Hull York Medical School, Hull, UK.
Frontline Gastroenterol. 2019 Aug 17;11(4):272-279. doi: 10.1136/flgastro-2019-101277. eCollection 2020.
Lack of comparative trial data on dosing regimens of infliximab in patients with acute severe ulcerative colitis (ASUC) failing intravenous corticosteroids has resulted in variability of rescue regimes in ASUC with potential impact on clinical outcomes. We aimed to evaluate practice variability and physician perspectives in decision-making with rescue therapy.
An internet-based survey of members of the inflammatory bowel disease (IBD) section of the British Society of Gastroenterology was conducted. The survey evaluated provider characteristics and general practice in the setting of ASUC, followed by a vignette with linked questions.

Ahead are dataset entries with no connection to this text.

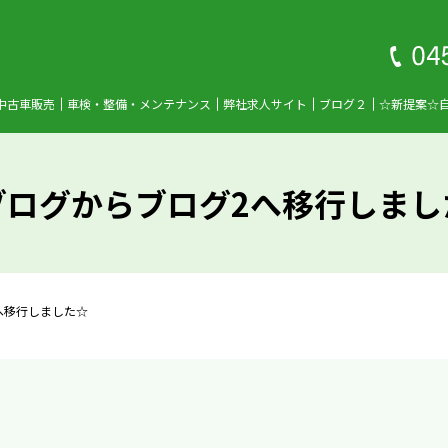
中古車販売
車検・整備・メンテナンス
弊社求人サイト
ブログ２
☆新提案☆
ブログからブログ2へ移行しまし
へ移行しました☆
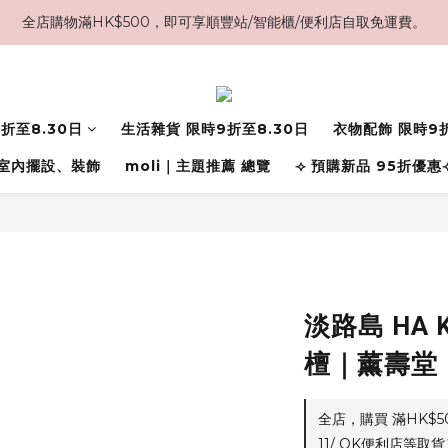
全店購物滿HK$500，即可享順豐站/智能櫃/便利店自取免運費。
折至8.30日
生活雜貨 限時9折至8.30日
衣物配飾 限時9折
室內擺設、裝飾
moli｜主題推薦 總覽
⟢ 預購新品 95折優惠
淡路島 HA 
檀｜薰壽堂
全店，購買 滿HK$
11/ OK便利店等取貨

The response rate of the survey was 31% (209/682 IBD section members). 134 (78%) reported they would use standard infliximab dose (5 mg/kg) while 37 (22%) favoured a higher front-loading dose of 10 mg/kg citing low albumin, high C-reactive protein as their reason for their preference. IBD specialists chose the higher front-loading dose more often compared with other gastroenterologists (p=0.01) In the specific case vignette, accelerated induction (AI) was favoured by 51% of the respondents while 25% used the standard induction regime and 19% favoured colectomy. IBD specialists more often favoured AI compared with other gastroenterologists (p=0.03) with the main reason being presence of predictors of low infliximab levels (74%). The reasons cited for favouring standard induction (n=57) included lack of evidence for AI (18), their usual practice (11), unlicensed regime (7), and safety concerns (4).

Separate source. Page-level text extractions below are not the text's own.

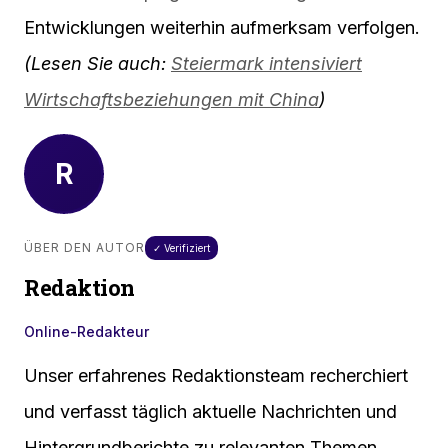
Entwicklungen weiterhin aufmerksam verfolgen.
(Lesen Sie auch:
Steiermark intensiviert
Wirtschaftsbeziehungen mit China
)
R
ÜBER DEN AUTOR
✓ Verifiziert
Redaktion
Online-Redakteur
Unser erfahrenes Redaktionsteam recherchiert
und verfasst täglich aktuelle Nachrichten und
Hintergrundberichte zu relevanten Themen.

There are significant variations in practice in the use of infliximab rescue therapies with an urgent need for development of care pathways to standardise practice.

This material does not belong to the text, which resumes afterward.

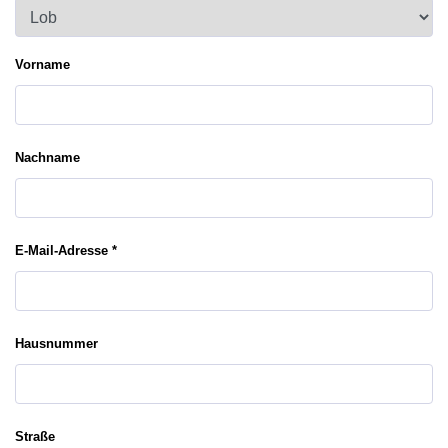
Vorname
Nachname
E-Mail-Adresse *
Hausnummer
Straße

对于静脉注射皮质类固醇治疗失败的急性重症溃疡性结肠炎(ASUC)患者,英夫利昔单抗给药方案缺乏对比试验数据,导致ASUC抢救方案存在差异,可能影响临床结局。我们旨在评估抢救治疗决策中的实践差异和医生观点。
对英国胃肠病学会炎症性肠病(IBD)分会成员进行了一项基于互联网的调查。该调查评估了ASUC背景下的医疗服务提供者特征和常规做法,随后是一个带有相关问题的案例。
调查的回复率为31%(209/682名IBD分会成员)。134名(78%)报告他们会使用标准英夫利昔单抗剂量(5mg/kg),而37名(22%)倾向于更高的初始剂量10mg/kg,理由是白蛋白水平低、C反应蛋白水平高。与其他胃肠病学家相比,IBD专家更常选择更高的初始剂量(p=0.01)。在特定的案例中,51%的受访者倾向于加速诱导(AI),而25%使用标准诱导方案,19%倾向于结肠切除术。与其他胃肠病学家相比,IBD专家更常倾向于AI(p=0.03),主要原因是存在英夫利昔单抗水平低的预测因素(74%)。支持标准诱导(n=57)的理由包括缺乏AI的证据(18)、他们的常规做法(11)、未获许可的方案(7)和安全担忧(4)。
英夫利昔单抗抢救治疗的使用存在显著的实践差异,迫切需要制定护理路径以规范实践。